En el interior de aquella choza (es decir, la ermita que yo venía buscando), al lado de la cual se alzaba un patético intento de campanario, brillaba, dubitativa, la luz de un fuego en el hogar. El aire de la montaña era frío y limpio, y traía un tenue aroma de carne churruscada; me tambaleé hasta la puerta y golpeé con el codo (las manos me dolían demasiado). Me contestó una voz chirriante y miserable.
-¡Lárgate, cabrón! ¡Te dije que vinieras por la mañana!
-Señor ermitaño…
-Joder, ¿quién eres tú?
-¿Podría abrirme, por favor?
Escuché pasos acercarse.
-¿Porqué?
-Pues… por favor. Tengo frío, y hace dos días que no como. He venido a verle.
-Coño, mira qué bien –abrió la mitad superior de la puerta, que era como las de los establos, y me echó un vistazo mientras yo se lo echaba a él. Era un ermitaño de cuento, con su pelambrera gris y su túnica andrajosa de piel de cabra. Conservaba pocos dientes y los conservaba en mal estado. Le hedía el aliento.
-Por favor, ábrame –dije con un hilo de voz -. Estoy desnudo, y el frío de…
-Ya lo veo. Tienes una buena polla.
-¿Qué?
-Como que qué, joder. Que entres –Me abrió la puerta completa y pasé. El inmundo caos interior no merece ser descrito.
-Bueno, mierda, chaval, ¿qué quieres de mí, a parte de que te invite a cenar?
Bebió un trago a morro de una bota de vino y me la pasó, mientras echaba en un plato dos o tres chuletas renegridas.

-Usted es el hombre más sabio del mundo.
-Mierda, ya lo sé.
-Quiero que me enseñe.
-Mira qué listo. Yo no enseño.
-Pero…
-Come y calla.
Obedecí.

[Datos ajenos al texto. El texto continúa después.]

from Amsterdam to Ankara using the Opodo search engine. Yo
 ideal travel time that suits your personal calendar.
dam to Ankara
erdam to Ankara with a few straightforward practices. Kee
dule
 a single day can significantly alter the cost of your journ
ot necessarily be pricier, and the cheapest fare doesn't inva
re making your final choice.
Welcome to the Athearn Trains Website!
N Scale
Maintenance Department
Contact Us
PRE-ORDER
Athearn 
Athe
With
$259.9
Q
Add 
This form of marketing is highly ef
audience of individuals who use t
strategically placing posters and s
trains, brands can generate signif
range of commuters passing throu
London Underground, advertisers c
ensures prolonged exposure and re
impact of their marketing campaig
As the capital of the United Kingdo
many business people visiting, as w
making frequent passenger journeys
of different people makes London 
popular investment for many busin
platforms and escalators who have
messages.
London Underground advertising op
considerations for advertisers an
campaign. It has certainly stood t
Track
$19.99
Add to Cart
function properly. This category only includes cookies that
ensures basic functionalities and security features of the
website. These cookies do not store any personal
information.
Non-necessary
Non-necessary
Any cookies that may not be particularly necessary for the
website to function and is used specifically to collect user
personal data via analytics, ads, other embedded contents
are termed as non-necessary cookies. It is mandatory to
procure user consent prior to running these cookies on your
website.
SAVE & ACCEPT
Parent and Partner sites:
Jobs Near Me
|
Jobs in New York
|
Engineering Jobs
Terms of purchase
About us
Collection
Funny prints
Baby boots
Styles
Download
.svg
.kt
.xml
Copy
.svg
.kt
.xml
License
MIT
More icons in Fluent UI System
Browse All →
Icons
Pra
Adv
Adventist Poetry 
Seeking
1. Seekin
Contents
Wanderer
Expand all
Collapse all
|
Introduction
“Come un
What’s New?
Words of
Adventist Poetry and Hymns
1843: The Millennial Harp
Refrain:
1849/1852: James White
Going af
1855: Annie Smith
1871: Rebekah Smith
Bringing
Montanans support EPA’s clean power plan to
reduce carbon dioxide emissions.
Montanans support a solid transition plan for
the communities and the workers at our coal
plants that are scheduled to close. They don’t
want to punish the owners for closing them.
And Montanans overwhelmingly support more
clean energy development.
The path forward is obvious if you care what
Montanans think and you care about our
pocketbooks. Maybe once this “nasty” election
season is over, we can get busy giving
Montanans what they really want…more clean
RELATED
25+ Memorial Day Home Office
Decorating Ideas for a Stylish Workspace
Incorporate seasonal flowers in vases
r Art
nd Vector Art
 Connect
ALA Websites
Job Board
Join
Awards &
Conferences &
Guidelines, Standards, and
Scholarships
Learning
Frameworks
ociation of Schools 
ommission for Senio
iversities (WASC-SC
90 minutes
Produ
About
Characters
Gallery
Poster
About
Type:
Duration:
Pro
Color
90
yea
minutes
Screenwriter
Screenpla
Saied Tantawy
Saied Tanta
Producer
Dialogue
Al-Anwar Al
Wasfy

Entre su mugriento flequillo, los ojos le brillaban como dos diamantes en el fondo de una mina.
-¿Me enseñará?
-Que yo no enseño nada, hostias. Tú quieres mi sabiduría, pero yo no quiero nada de ti. No puedes aportarme nada.
-Podemos aprender de todo y de todos.
-Coño, ¿te vas a poner a filosofar con el hombre más sabio del mundo? Humildad es lo que te falta; humildad y sumisión. Si quieres que sea tu maestro…
-Sí, le obedeceré, lo siento, he sido un arrogante. Pero mire, yo…
-¿Porqué no te tocas la polla un rato?
-¿Qué?
-Vamos, pélatela. Mastúrbate, hazte una buena paja –dijo sobándose el paquete.
-¿Qué?
-¡Que te la casques!
El hombre más sabio del mundo me estaba invitando a un onanismo conjunto, tras semanas de
escalada miserable por barrancos y laderas de los Alpes.
-Yo no pienso…
-Mira, nene, o te empiezas a sacudir la sardina ahora mismo o te doy una patada en el culo y te envío rodando ladera abajo. Ya tendremos tiempo de estudiar luego.
-Usted está muy loco.
-No, coño, estoy muy solo. Eso es lo que pasa. Estoy solo y harto de follarme pastores y ovejas. Todos huelen igual. Venga, muévetela.
-…
-Oh, ya veo, nene, quizá estás cansado por el viaje, jijiji. Quizá necesitas algo de ayuda. De acuerdo, voy a darte una ayudita. Mírame a los ojos, cochino, putita, maricona.
Y el hombre más sabio del mundo se arrodilló entre mis piernas, relamiéndose los labios y riendo por lo bajo.